## Exercise goal
Although the records contain pictures, only their text should be repeated, exactly as it stands.

## Listed entries

━━━━━━━━━━

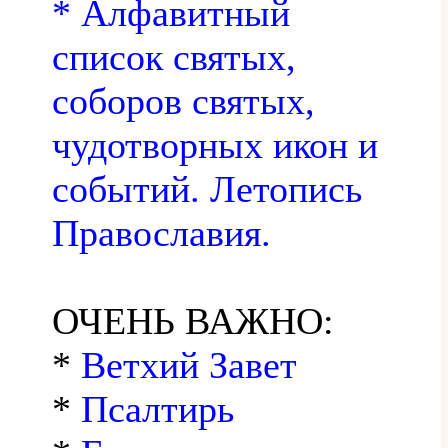
* Алфавитный
список святых,
соборов святых,
чудотворных икон и
событий. Летопись
Православия.
ОЧЕНЬ ВАЖНО:
*
Ветхий Завет
*
Псалтирь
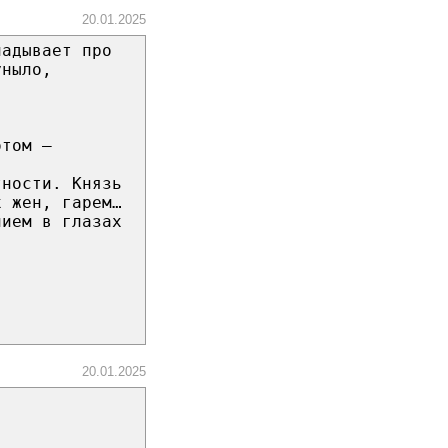
20.01.2025
ладывает про
уныло,
отом –
тности. Князь
х жен, гарем…
нием в глазах
20.01.2025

━━━━━━━━━━

## Response to this exercise
* Алфавитный
список святых,
соборов святых,
чудотворных икон и
событий. Летопись
Православия.
ОЧЕНЬ ВАЖНО:
*
Ветхий Завет
*
Псалтирь
20.01.2025
ладывает про
уныло,
отом –
тности. Князь
х жен, гарем…
нием в глазах
20.01.2025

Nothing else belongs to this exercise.